Essas não são perguntas hipotéticas. A maioria das pessoas não lê artigos longos e baseados em dados sobre as perspectivas econômicas. É mais provável que sua visão da economia seja moldada por fragmentos que leem ou ouvem.

E há um abismo enorme entre as percepções do público e a realidade econômica. Os dados econômicos recentes têm sido positivos em todos os aspectos. Mas uma pluralidade de adultos acredita que estamos em recessão. Numa pesquisa AP-NORC, 75% dos americanos descreveram a economia como "fraca", com apenas 25% dizendo que era "boa".

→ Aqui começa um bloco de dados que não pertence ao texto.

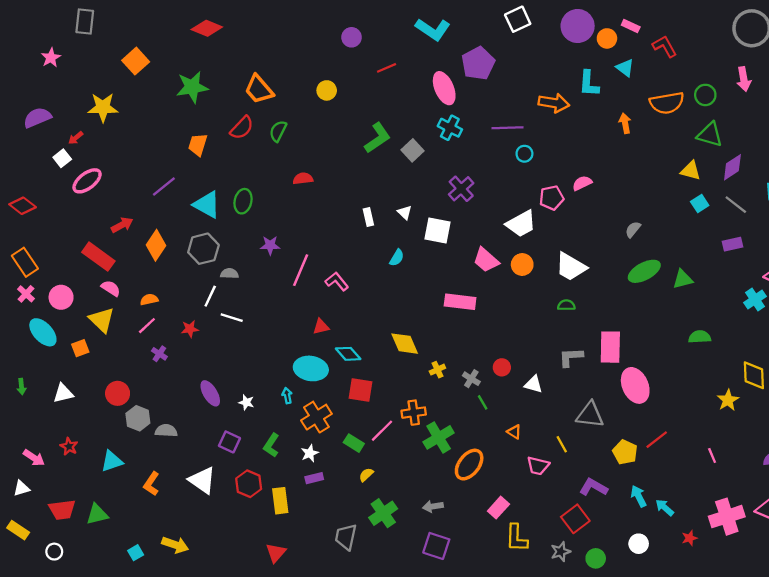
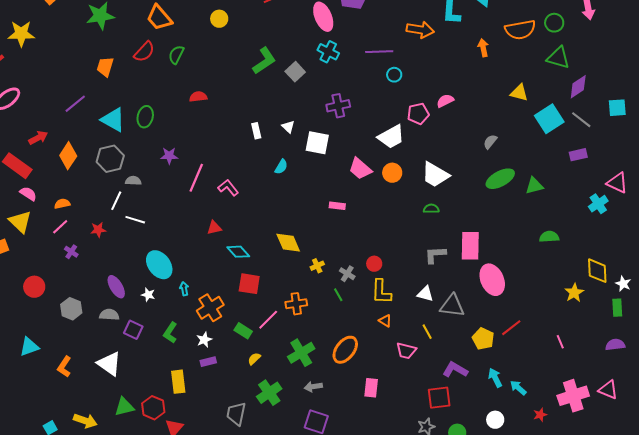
yellow triangle: (691, 171) -> (519, 93), moved
purple cross: (461, 189) -> (338, 106), turned 30
cyan square: (700, 203) -> (549, 119), size x1.8
pink rectangle: (460, 302) -> (337, 206), size x0.6
cyan ellipse: (311, 368) -> (159, 265), moved, turned 44
white triangle: (533, 384) -> (425, 294), moved
green line: (483, 402) -> (338, 295), moved
gray hexagon: (138, 418) -> (71, 309), moved
gray semicircle: (166, 431) -> (109, 315), moved
green cross: (439, 437) -> (301, 353), moved
red hexagon: (249, 484) -> (153, 408), moved
pink rectangle: (498, 508) -> (371, 388), turned -36
green triangle: (97, 514) -> (124, 407), moved
red square: (575, 519) -> (439, 398), turned 30
yellow L-shape: (517, 538) -> (381, 292), moved

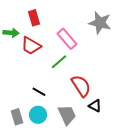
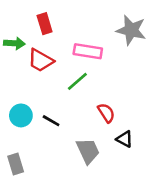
pink rectangle: (67, 39) -> (88, 51), turned -40
red semicircle: (81, 86) -> (106, 113), size x0.7
cyan circle: (38, 115) -> (21, 115), moved
gray rectangle: (17, 117) -> (16, 164), moved

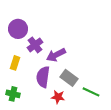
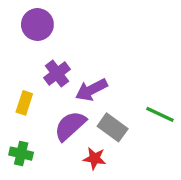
purple circle: (18, 29) -> (37, 25), moved
purple semicircle: (43, 77) -> (70, 126), turned 40
green line: (91, 92) -> (160, 114), moved

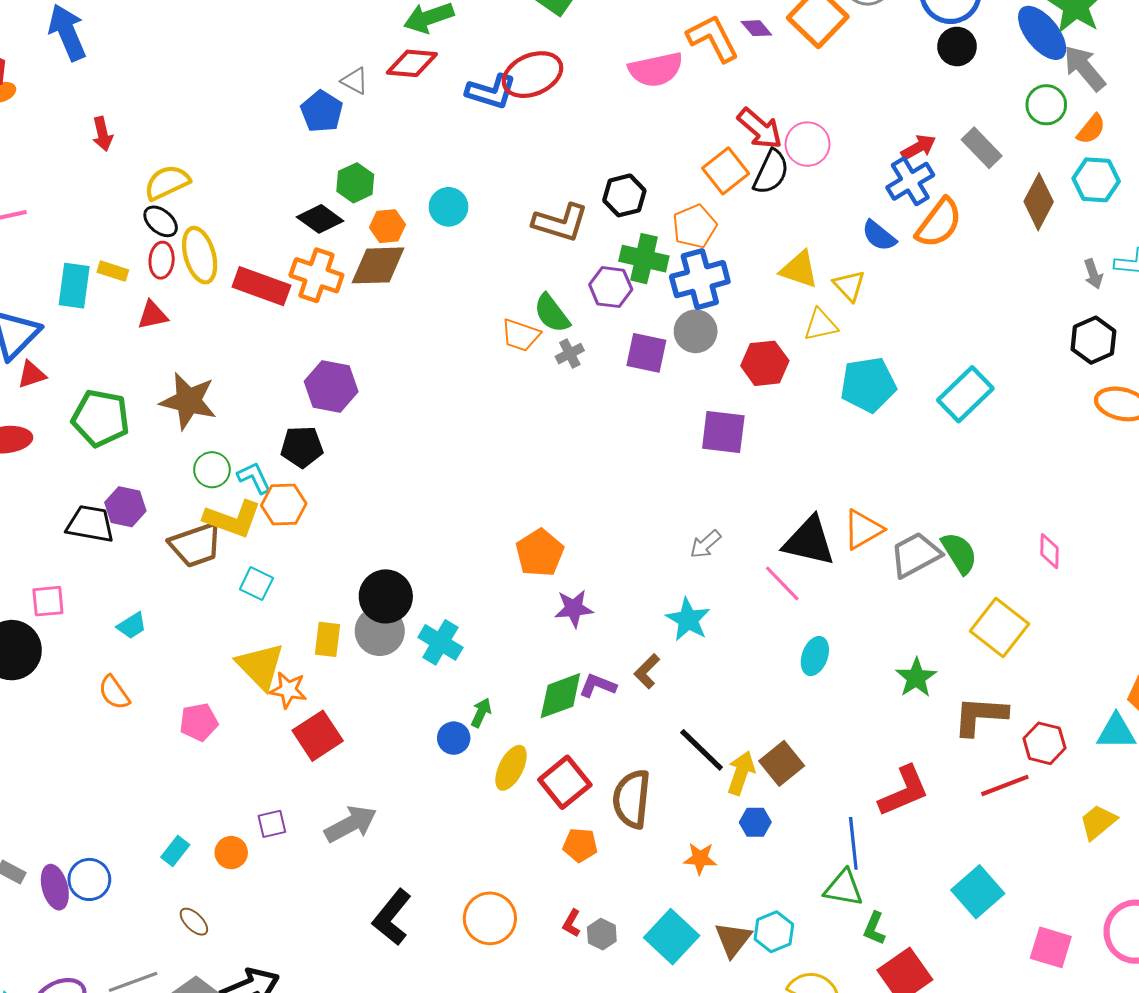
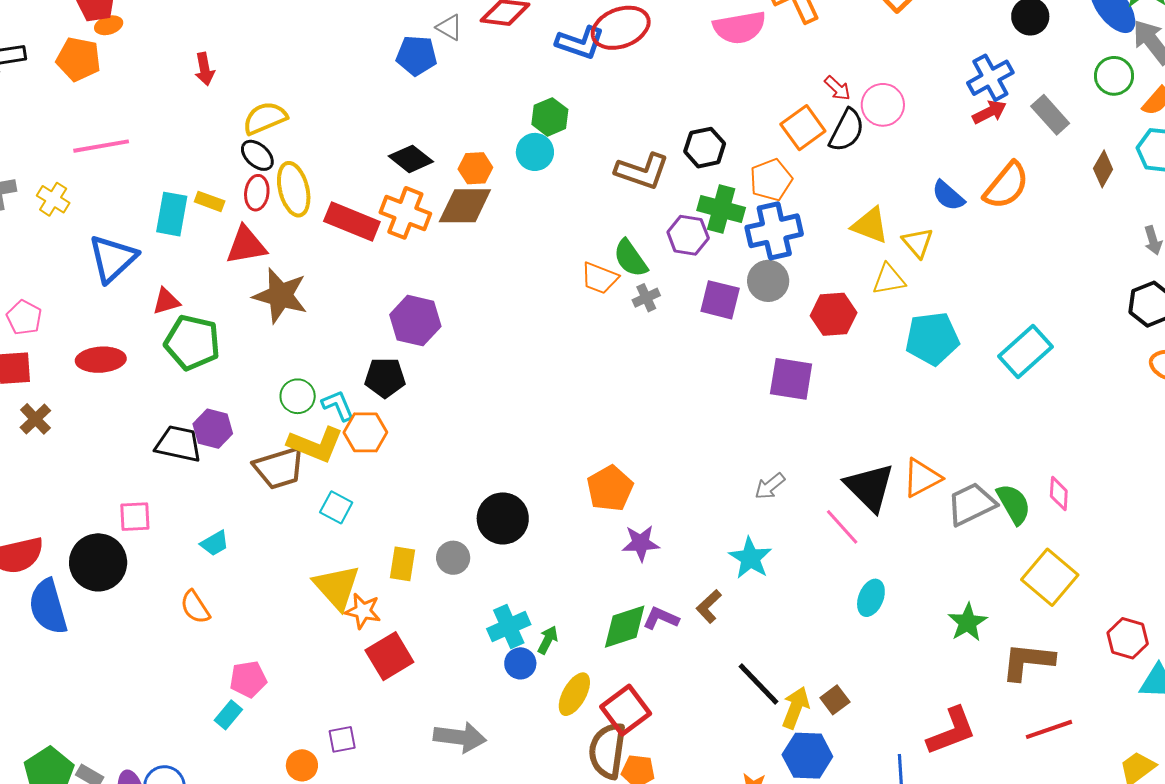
blue pentagon: (322, 111) -> (417, 55), turned -30
red arrow: (760, 129) -> (837, 88), size x0.6
blue cross: (910, 181) -> (990, 78), moved
green hexagon: (355, 183) -> (550, 117), moved
brown diamond: (1039, 202) -> (1103, 169), size x0.7
red triangle: (152, 315) -> (246, 245), size x1.4
red triangle: (32, 375) -> (166, 301), moved
brown star: (188, 401) -> (280, 296), moved
black triangle: (809, 541) -> (870, 487), turned 30
pink diamond: (1049, 551) -> (1059, 494), moved
black circle: (386, 596) -> (503, 518), moved
gray circle: (380, 631) -> (453, 558), size x0.7
cyan cross: (440, 642) -> (509, 627), moved, turned 33
pink pentagon: (199, 722) -> (248, 679), moved
red hexagon: (1044, 743) -> (1128, 638), moved
brown square: (782, 763) -> (835, 700), size x0.7
brown semicircle: (632, 799) -> (607, 751), moved
blue hexagon: (755, 822) -> (807, 756), size x1.6
gray arrow: (351, 824) -> (460, 737), moved, turned 33
cyan rectangle: (175, 851) -> (228, 715), moved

O presidente dos EUA, Joe Biden, discursa no Salão Leste da Casa Branca, em Washington - Kevin Lamarque/Reuters

Você pode ficar tentado a dizer: não importam os dados, as pessoas sabem o que está acontecendo com a economia por experiência própria. Mas há uma grande desconexão nessa frente também.

Mesmo com 75% do público dizendo que a economia está fraca, a maioria dos americanos avalia sua própria situação financeira de forma positiva. Em média, as pessoas parecem estar dizendo que estão razoavelmente bem, mas que coisas muito ruins estão acontecendo com outras pessoas.

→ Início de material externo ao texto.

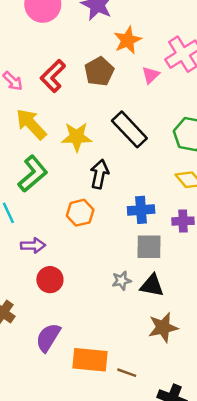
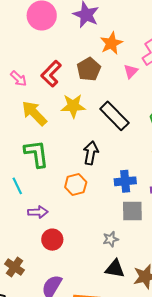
yellow star: (77, 137) -> (73, 106), moved
green L-shape: (33, 174) -> (36, 154), turned -56
black triangle: (152, 285) -> (115, 269), moved

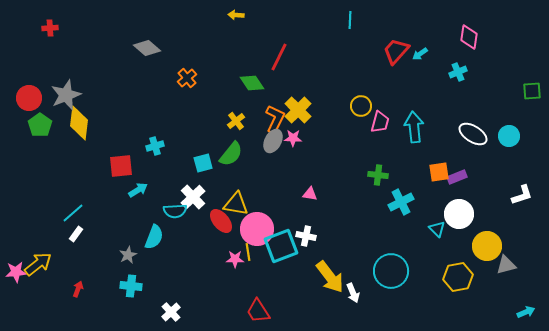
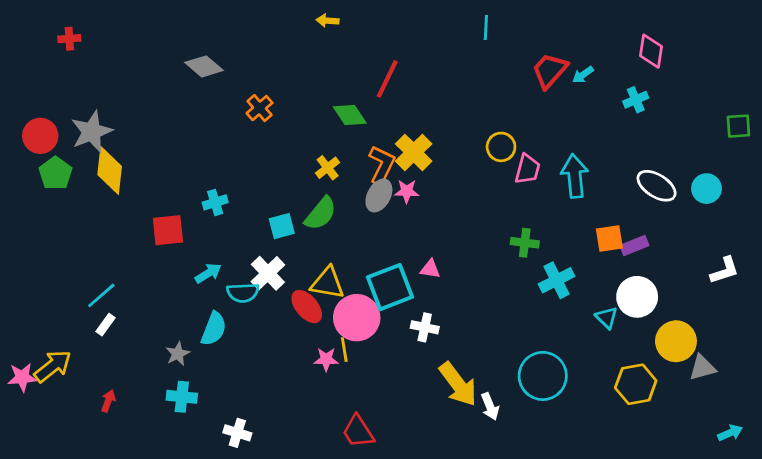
cyan arrow: (138, 190) -> (208, 273), moved
cyan square: (281, 246) -> (390, 287), moved
white cross: (171, 312) -> (237, 433), turned -30

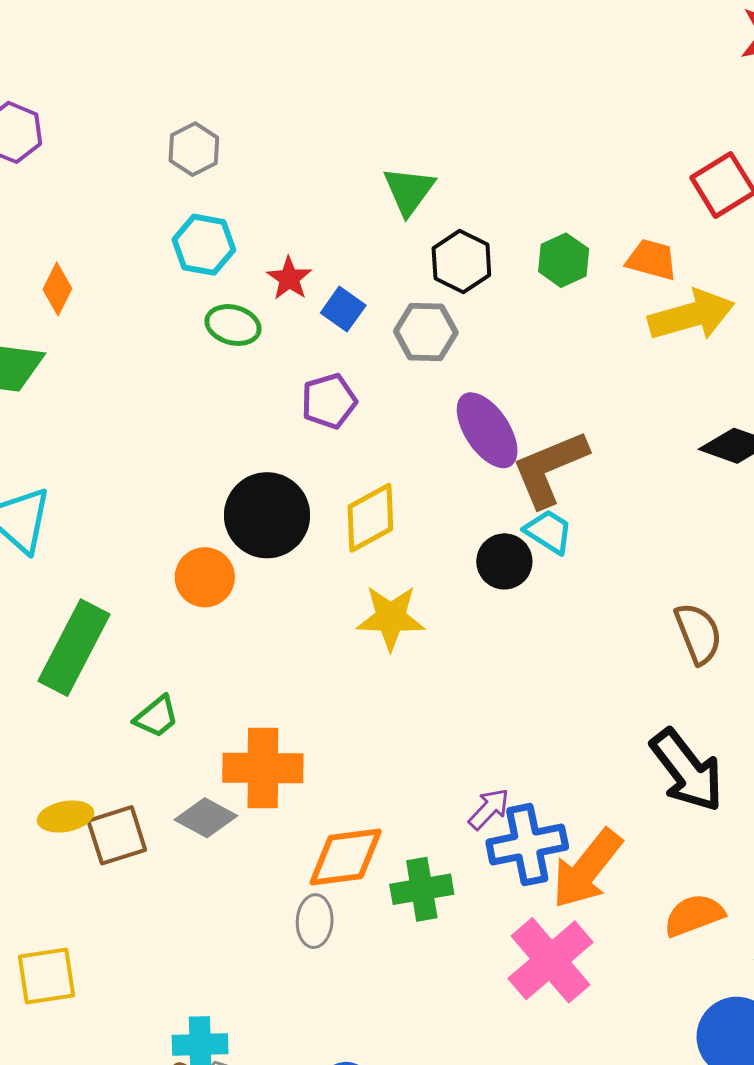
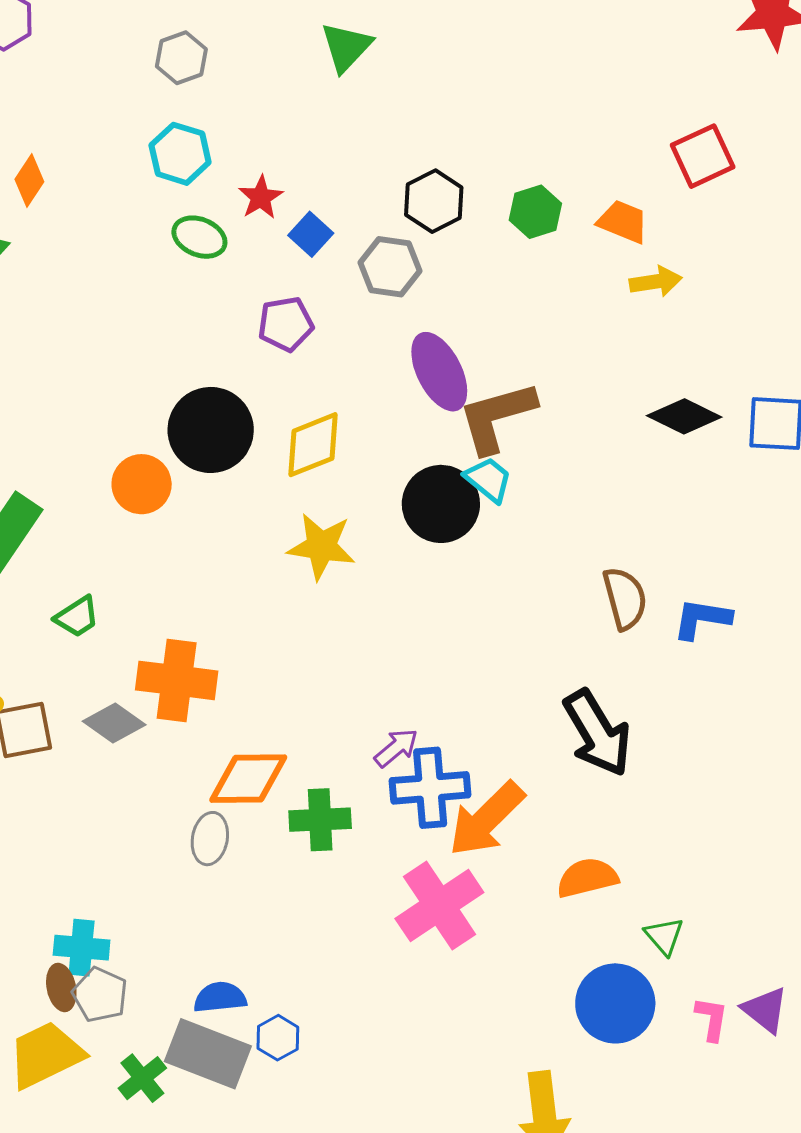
green triangle: (409, 191) -> (346, 47), moved
yellow arrow: (691, 315) -> (656, 282), size x0.6
black circle: (504, 561) -> (441, 504), size x1.4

Essa síndrome do "eu estou bem, você não" ficou especialmente clara em uma pesquisa do Federal Reserve realizada no final de 2021; só teremos os resultados de 2022 no final deste ano, mas creio que serão semelhantes. De acordo com a pesquisa de 2021, 78% das famílias disseram estar "pelo menos bem" financeiramente –um recorde. Apenas 24% disseram que a economia nacional era "boa ou excelente", uma baixa recorde. As avaliações das economias locais, sobre as quais as pessoas têm algum conhecimento pessoal, ficaram no meio.

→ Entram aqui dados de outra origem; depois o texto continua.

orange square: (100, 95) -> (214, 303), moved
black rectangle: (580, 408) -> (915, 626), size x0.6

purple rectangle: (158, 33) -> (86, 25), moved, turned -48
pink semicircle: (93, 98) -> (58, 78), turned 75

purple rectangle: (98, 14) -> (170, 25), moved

Bandeira dos EUA aparece em uma construção
Refinaria de petróleo nos EUA - Getty/BBC

Ora, esta não é a primeira vez que escrevo sobre a desconexão entre as percepções econômicas e a realidade. No passado, porém, recebi muitas críticas de pessoas que insistiam que o público estava profundamente chocado com o ressurgimento da inflação após anos de preços mais ou menos estáveis.

Neste ponto, porém, essa posição está ficando mais difícil de sustentar. Desde o verão passado, os preços de alguns produtos, principalmente os dos ovos, dispararam, mas outros preços, sobretudo os da gasolina, despencaram. Como eu disse, a taxa de inflação geral no segundo semestre de 2022 foi de aproximadamente 2%, o que tem sido normal nas últimas décadas, enquanto a taxa de desemprego em dezembro, de 3,5%, estava em uma baixa de 50 anos. Ah, e os salários ajustados pela inflação, que haviam caído devido aos problemas na cadeia de suprimentos e ao choque na Ucrânia, voltaram a subir.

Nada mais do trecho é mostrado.